Pakistani shares have rallied after news that Islamabad's staunch ally, Saudi Arabia, had offered a huge rescue package for the economy. The shot in the arm comes as Pakistan faces a huge lack of currency reserves.
Pakistan's stock market jumped over 3 percent in early trading Wednesday after months of falling, following a government announcement that Saudi Arabia would provide billions of dollars to help the country overcome a deep economic crisis.
The kingdom said it would be willing to place $3 billion (€2.6 billion) with Pakistan's central bank to maintain depleting reserves at a safe level.
Pakistan would also receive another $3 billion provision as Riyadh had agreed to supply oil on deferred payments.

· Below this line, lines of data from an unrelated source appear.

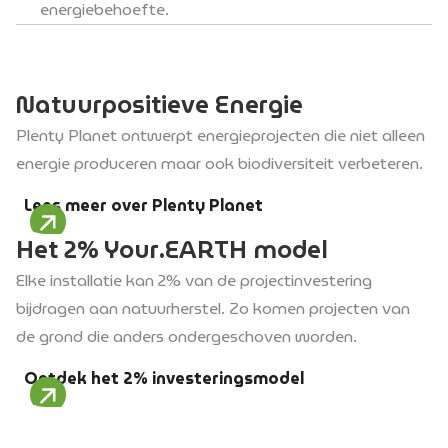
energiebehoefte.
Natuurpositieve Energie
Plenty Planet ontwerpt energieprojecten die niet alleen
energie produceren maar ook biodiversiteit verbeteren.
Lees meer over Plenty Planet
Het 2% Your.EARTH model
Elke installatie kan 2% van de projectinvestering
bijdragen aan natuurherstel. Zo komen projecten van
de grond die anders ondergeschoven worden.
Ontdek het 2% investeringsmodel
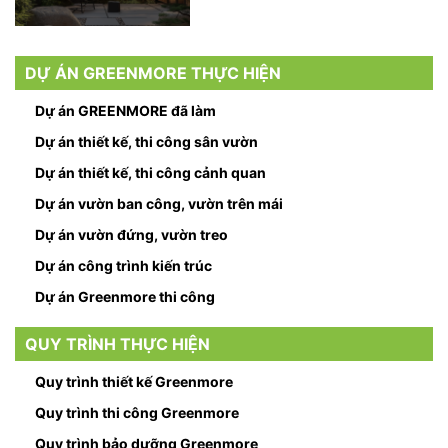
DỰ ÁN GREENMORE THỰC HIỆN
Dự án GREENMORE đã làm
Dự án thiết kế, thi công sân vườn
Dự án thiết kế, thi công cảnh quan
Dự án vườn ban công, vườn trên mái
Dự án vườn đứng, vườn treo
Dự án công trình kiến trúc
Dự án Greenmore thi công
QUY TRÌNH THỰC HIỆN
Quy trình thiết kế Greenmore
Quy trình thi công Greenmore
Quy trình bảo dưỡng Greenmore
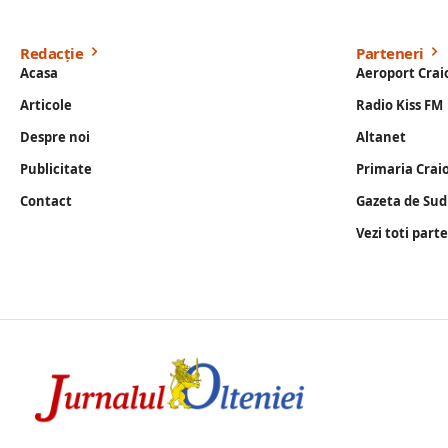
Redacție
Parteneri
Acasa
Aeroport Crai
Articole
Radio Kiss FM
Despre noi
Altanet
Publicitate
Primaria Crai
Contact
Gazeta de Sud
Vezi toti part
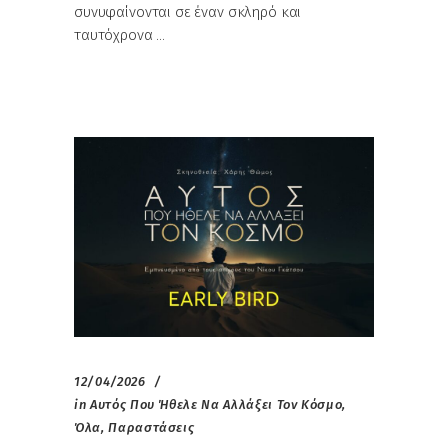
συνυφαίνονται σε έναν σκληρό και
ταυτόχρονα
12/04/2026
in
Αυτός Που Ήθελε Να Αλλάξει Τον Κόσμο
,
Όλα
,
Παραστάσεις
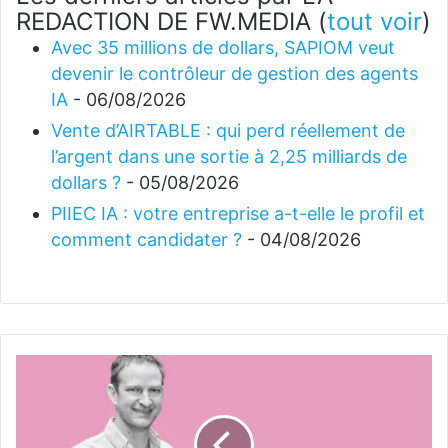
REDACTION DE FW.MEDIA
(
tout voir
)
Avec 35 millions de dollars, SAPIOM veut
devenir le contrôleur de gestion des agents
IA
- 06/08/2026
Vente d’AIRTABLE : qui perd réellement de
l’argent dans une sortie à 2,25 milliards de
dollars ?
- 05/08/2026
PIIEC IA : votre entreprise a-t-elle le profil et
comment candidater ?
- 04/08/2026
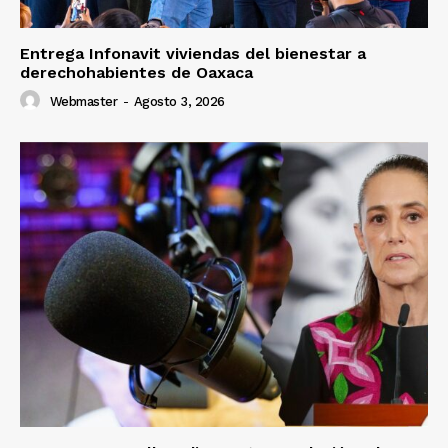
Entrega Infonavit viviendas del bienestar a
derechohabientes de Oaxaca
Webmaster
-
Agosto 3, 2026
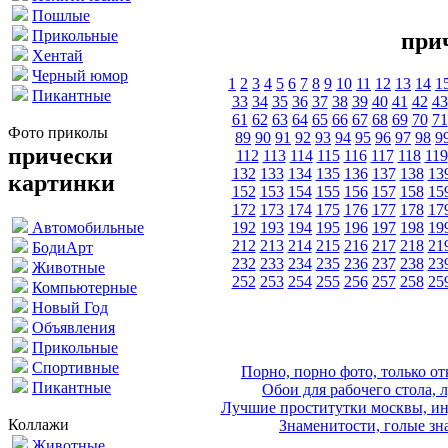
Пошлые
Прикольные
при
Хентай
Черный юмор
1
2
3
4
5
6
7
8
9
10
11
12
13
14
1
Пикантные
33
34
35
36
37
38
39
40
41
42
43
61
62
63
64
65
66
67
68
69
70
71
Фото приколы
89
90
91
92
93
94
95
96
97
98
9
прически
112
113
114
115
116
117
118
119
132
133
134
135
136
137
138
13
картинки
152
153
154
155
156
157
158
15
172
173
174
175
176
177
178
17
192
193
194
195
196
197
198
19
Автомобильные
212
213
214
215
216
217
218
21
БодиАрт
232
233
234
235
236
237
238
23
Животные
252
253
254
255
256
257
258
25
Компьютерные
Новый Год
Объявления
Прикольные
Спортивные
Порно, порно фото, только 
Пикантные
Обои для рабочего стола, 
Лучшие проститутки москвы, ин
Коллажи
Знаменитости, голые зна
Животные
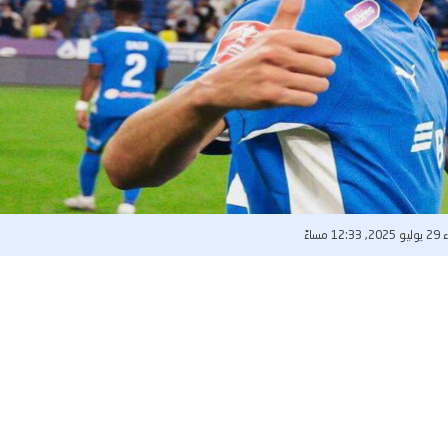
12: مساءً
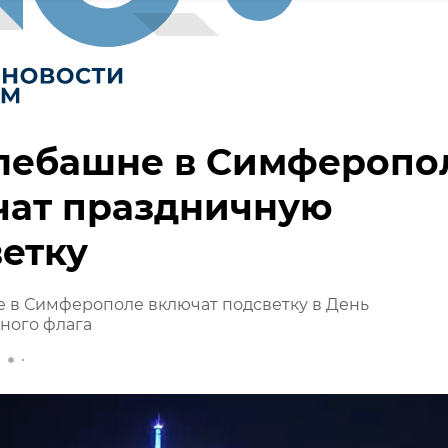
елебашне в Симферопо
чат праздничную
етку
 в Симферополе включат подсветку в День
ного флага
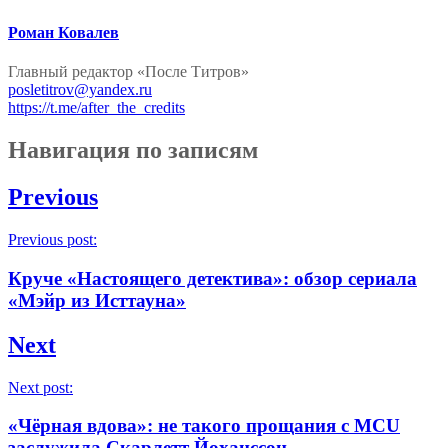
Роман Ковалев
Главный редактор «После Титров»
posletitrov@yandex.ru
https://t.me/after_the_credits
Навигация по записям
Previous
Previous post:
Круче «Настоящего детектива»: обзор сериала
«Мэйр из Исттауна»
Next
Next post:
«Чёрная вдова»: не такого прощания с MCU
заслужила Скарлетт Йоханссон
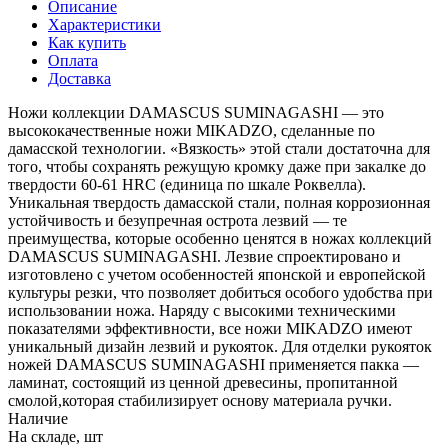
Описание
Характеристики
Как купить
Оплата
Доставка
Ножи коллекции DAMASCUS SUMINAGASHI — это
высококачественные ножи MIKADZO, сделанные по
дамасской технологии. «Вязкость» этой стали достаточна для
того, чтобы сохранять режущую кромку даже при закалке до
твердости 60-61 HRC (единица по шкале Роквелла).
Уникальная твердость дамасской стали, полная коррозионная
устойчивость и безупречная острота лезвий — те
преимущества, которые особенно ценятся в ножах коллекций
DAMASCUS SUMINAGASHI. Лезвие спроектировано и
изготовлено с учетом особенностей японской и европейской
культуры резки, что позволяет добиться особого удобства при
использовании ножа. Наряду с высокими техническими
показателями эффективности, все ножи MIKADZO имеют
уникальный дизайн лезвий и рукояток. Для отделки рукояток
ножей DAMASCUS SUMINAGASHI применяется пакка —
ламинат, состоящий из ценной древесины, пропитанной
смолой,которая стабилизирует основу материала ручки.
Наличие
На складе, шт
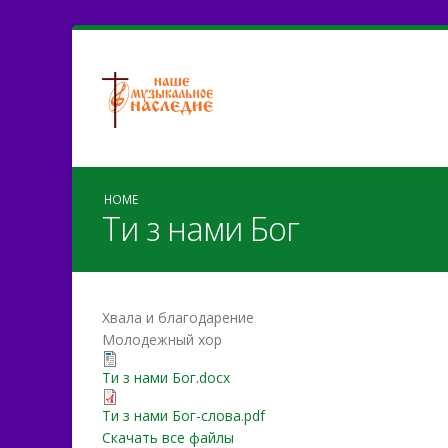
HOME
Ти з нами Бог
Хвала и благодарение
Молодежный хор
Ти з нами Бог.docx
Ти з нами Бог.docx
Ти з нами Бог-слова.pdf
Ти з нами Бог-слова.pdf
Скачать все файлы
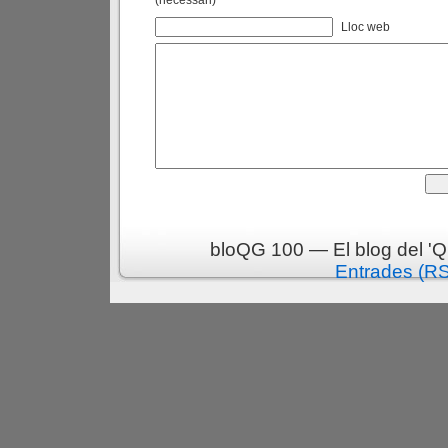
(necessari)
Lloc web
bloQG 100 — El blog del 'Q
Entrades (R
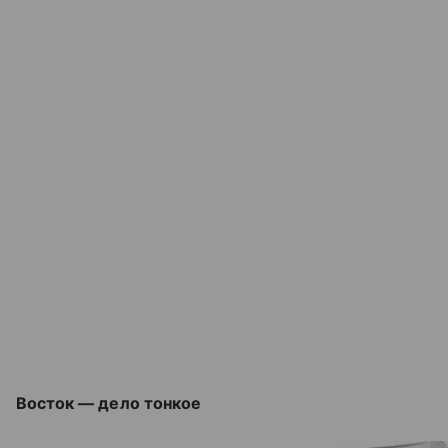
Восток — дело тонкое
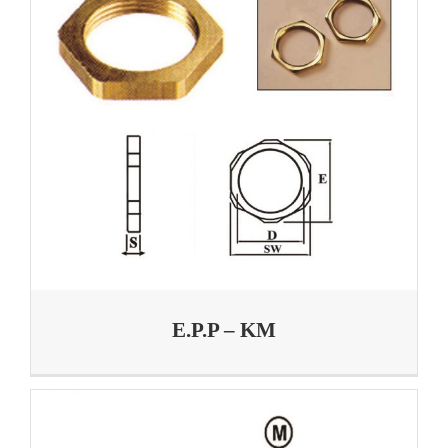
E.P.P – KM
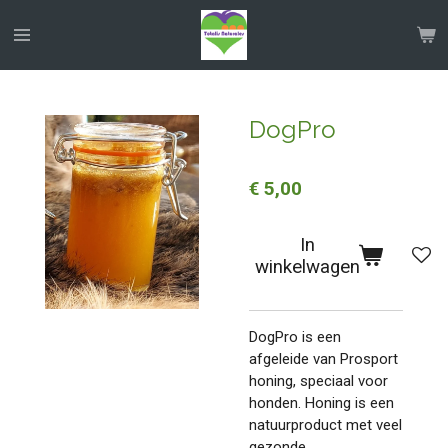
Ga
direct
naar
de
hoofdinhoud
DogPro
€ 5,00
In
winkelwagen
DogPro is een
afgeleide van Prosport
honing, speciaal voor
honden. Honing is een
natuurproduct met veel
gezonde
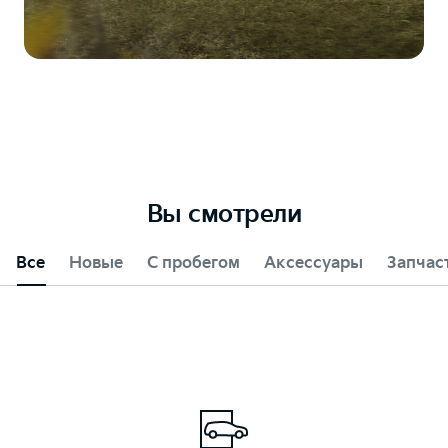
Вы смотрели
Все
Новые
С пробегом
Аксессуары
Запчас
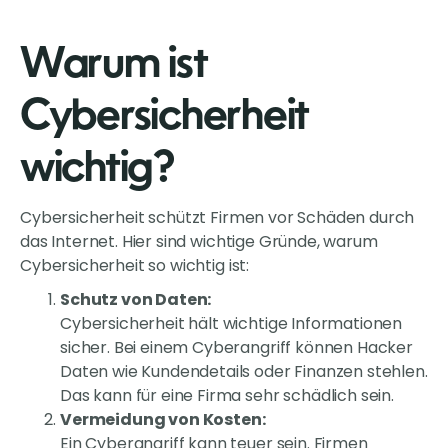
Warum ist
Cybersicherheit
wichtig?
Cybersicherheit schützt Firmen vor Schäden durch
das Internet. Hier sind wichtige Gründe, warum
Cybersicherheit so wichtig ist:
Schutz von Daten:
Cybersicherheit hält wichtige Informationen
sicher. Bei einem Cyberangriff können Hacker
Daten wie Kundendetails oder Finanzen stehlen.
Das kann für eine Firma sehr schädlich sein.
Vermeidung von Kosten:
Ein Cyberangriff kann teuer sein. Firmen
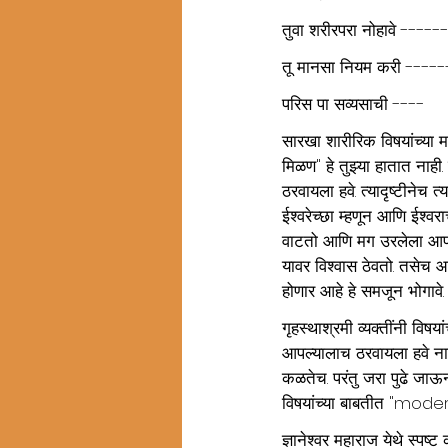
तुवा शरीरपरा नोहावे -----
तू मानसा नियम करी -----
परिस पा सव्यसाची ----
सारखा शारीरिक विषयांच्या
मिळण" हे तुझ्या हातात नाह
ठरवायला हवे. त्यादृष्टीनेच 
ईश्वरेच्छा म्हणून आणि ईश्व
वाटतो आणि मग उरलेला आपण 
यावर विश्वास ठेवतो. तसेच आ
होणार आहे हे समजून भोगावे
गृहस्थाश्रमी व्यक्तींनी वि
आपल्यालाच ठरवायला हवे ना
कळतेच. परंतु जरा पुढे जाऊन
विषयांच्या बाबतीत "mod
ज्ञानेश्वर महाराज येथे स्पष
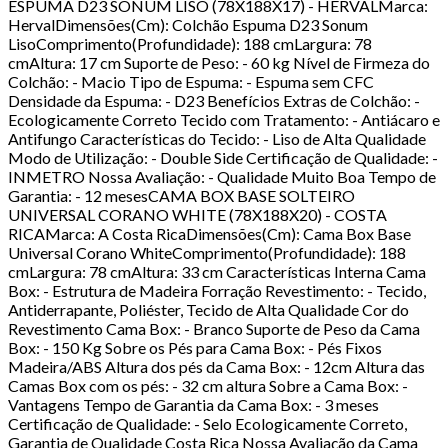
ESPUMA D23 SONUM LISO (78X188X17) - HERVALMarca:
HervalDimensões(Cm): Colchão Espuma D23 Sonum
LisoComprimento(Profundidade): 188 cmLargura: 78
cmAltura: 17 cm Suporte de Peso: - 60 kg Nível de Firmeza do
Colchão: - Macio Tipo de Espuma: - Espuma sem CFC
Densidade da Espuma: - D23 Benefícios Extras de Colchão: -
Ecologicamente Correto Tecido com Tratamento: - Antiácaro e
Antifungo Características do Tecido: - Liso de Alta Qualidade
Modo de Utilização: - Double Side Certificação de Qualidade: -
INMETRO Nossa Avaliação: - Qualidade Muito Boa Tempo de
Garantia: - 12 mesesCAMA BOX BASE SOLTEIRO
UNIVERSAL CORANO WHITE (78X188X20) - COSTA
RICAMarca: A Costa RicaDimensões(Cm): Cama Box Base
Universal Corano WhiteComprimento(Profundidade): 188
cmLargura: 78 cmAltura: 33 cm Características Interna Cama
Box: - Estrutura de Madeira Forração Revestimento: - Tecido,
Antiderrapante, Poliéster, Tecido de Alta Qualidade Cor do
Revestimento Cama Box: - Branco Suporte de Peso da Cama
Box: - 150 Kg Sobre os Pés para Cama Box: - Pés Fixos
Madeira/ABS Altura dos pés da Cama Box: - 12cm Altura das
Camas Box com os pés: - 32 cm altura Sobre a Cama Box: -
Vantagens Tempo de Garantia da Cama Box: - 3 meses
Certificação de Qualidade: - Selo Ecologicamente Correto,
Garantia de Qualidade Costa Rica Nossa Avaliação da Cama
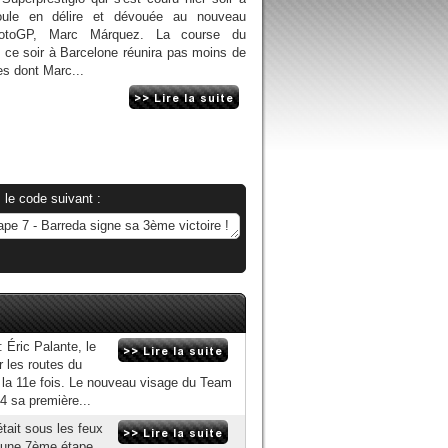
oule en délire et dévouée au nouveau
toGP, Marc Márquez. La course du
t ce soir à Barcelone réunira pas moins de
es dont Marc...
 le code suivant :
: Éric Palante, le
r les routes du
ur la 11e fois. Le nouveau visage du Team
4 sa première...
tait sous les feux
d'une 7ème étape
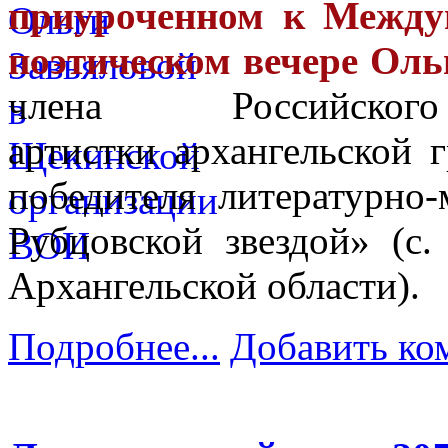
приуроченном к Между
поэтическом вечере Ол
члена Российско
артистки архангельской
победителя литературно
Рубцовской звездой» (с
Архангельской области).
Подробнее...
Добавить ко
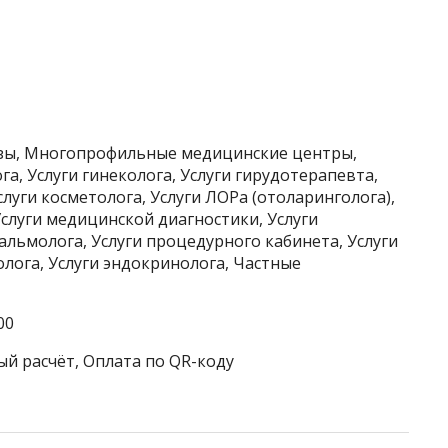
изы, Многопрофильные медицинские центры,
га, Услуги гинеколога, Услуги гирудотерапевта,
слуги косметолога, Услуги ЛОРа (отоларинголога),
Услуги медицинской диагностики, Услуги
тальмолога, Услуги процедурного кабинета, Услуги
болога, Услуги эндокринолога, Частные
00
ый расчёт, Оплата по QR-коду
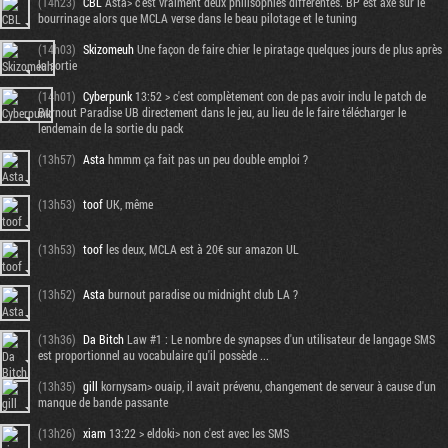
(14h23)
CBL
Asta> c'est vraiment deux philisophies différentes. BP est axé sur le
bourrinage alors que MCLA verse dans le beau pilotage et le tuning
(14h03)
Skizomeuh
Une façon de faire chier le piratage quelques jours de plus après
la sortie
(14h01)
Cyberpunk
13:52 > c'est complètement con de pas avoir inclu le patch de
Burnout Paradise UB directement dans le jeu, au lieu de le faire télécharger le
lendemain de la sortie du pack
(13h57)
Asta
hmmm ça fait pas un peu double emploi ?
(13h53)
toof
UK, même
(13h53)
toof
les deux, MCLA est à 20€ sur amazon UL
(13h52)
Asta
burnout paradise ou midnight club LA ?
(13h36)
Da Bitch
Law #1 : Le nombre de synapses d'un utilisateur de langage SMS
est proportionnel au vocabulaire qu'il possède ...
(13h35)
gill
kornysam> ouaip, il avait prévenu, changement de serveur à cause d'un
manque de bande passante
(13h26)
xiam
13:22 > eldoki> non c'est avec les SMS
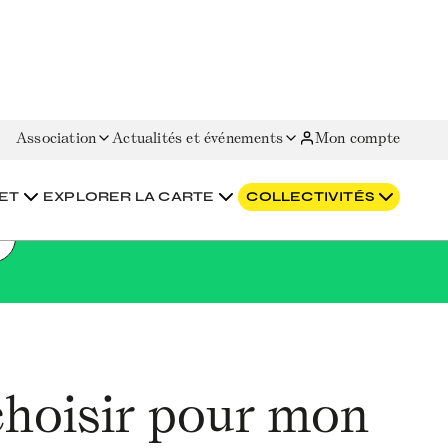
Association
Actualités et événements
Mon compte
ET
EXPLORER LA CARTE
COLLECTIVITÉS
choisir pour mon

"The facility of oil on deferred payments would be for three years," the Pakistani Foreign Ministry said in a statement.
The economy of the Muslim world's only nuclear power has been facing a double deficit as the gaps between exports and imports and spending and income have surged to threatening levels.
Foreign currency reserves, now at a four-year low, are equivalent to less than two months' imports and barely enough to allow debt repayments for the rest of the 2018.
Pakistan's new government, which took over in August, has already requested a bailout package from the International Monetary Fund (IMF), with talks to finalize the terms and conditions expected to take place next month.
The Saudi rescue package would ease pressure on the Pakistani economy and may help the government reduce the amount it's seeking from the IMF, former Finance Minister Shaukat Tareen, said in a statement.